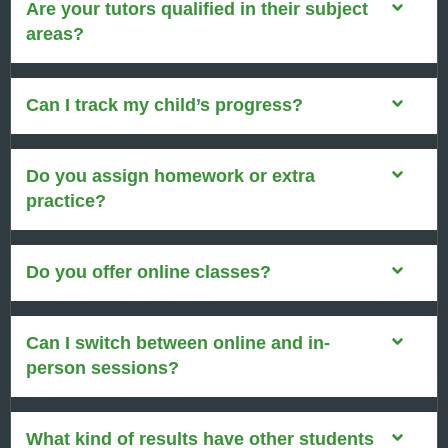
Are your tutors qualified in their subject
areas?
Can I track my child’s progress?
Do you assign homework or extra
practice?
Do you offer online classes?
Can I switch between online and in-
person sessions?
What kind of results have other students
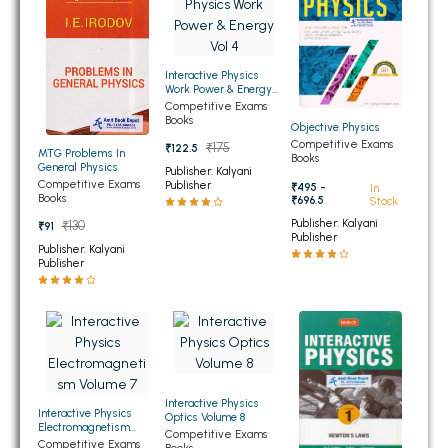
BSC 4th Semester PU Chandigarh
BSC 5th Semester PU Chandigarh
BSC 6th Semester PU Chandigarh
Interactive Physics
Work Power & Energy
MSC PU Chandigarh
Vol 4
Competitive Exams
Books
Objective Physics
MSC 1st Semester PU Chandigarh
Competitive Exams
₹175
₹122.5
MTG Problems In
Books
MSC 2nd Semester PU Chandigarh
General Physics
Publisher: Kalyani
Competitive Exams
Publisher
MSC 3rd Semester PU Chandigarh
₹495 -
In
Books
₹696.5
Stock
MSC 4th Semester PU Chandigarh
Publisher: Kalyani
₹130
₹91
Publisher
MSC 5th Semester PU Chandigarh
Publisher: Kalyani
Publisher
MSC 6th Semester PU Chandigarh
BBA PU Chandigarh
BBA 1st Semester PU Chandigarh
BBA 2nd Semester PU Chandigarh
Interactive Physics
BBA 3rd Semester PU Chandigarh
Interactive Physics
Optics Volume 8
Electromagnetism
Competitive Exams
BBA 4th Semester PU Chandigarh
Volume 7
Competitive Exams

============================================================

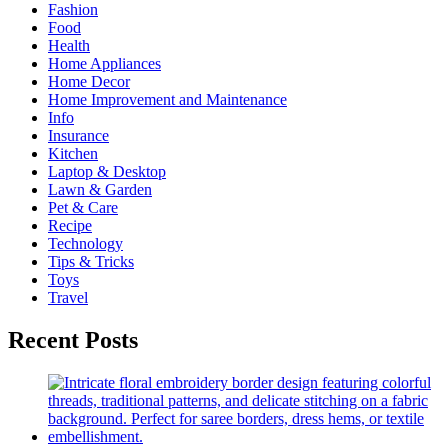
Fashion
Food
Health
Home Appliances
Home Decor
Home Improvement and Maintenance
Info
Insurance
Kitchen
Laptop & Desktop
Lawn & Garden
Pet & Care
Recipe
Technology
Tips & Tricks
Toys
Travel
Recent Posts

============================================================

### [Aim of the task]
Extract every line of the records above that contains the word "online".

### [Your response]
Do you offer online classes?
Can I switch between online and in-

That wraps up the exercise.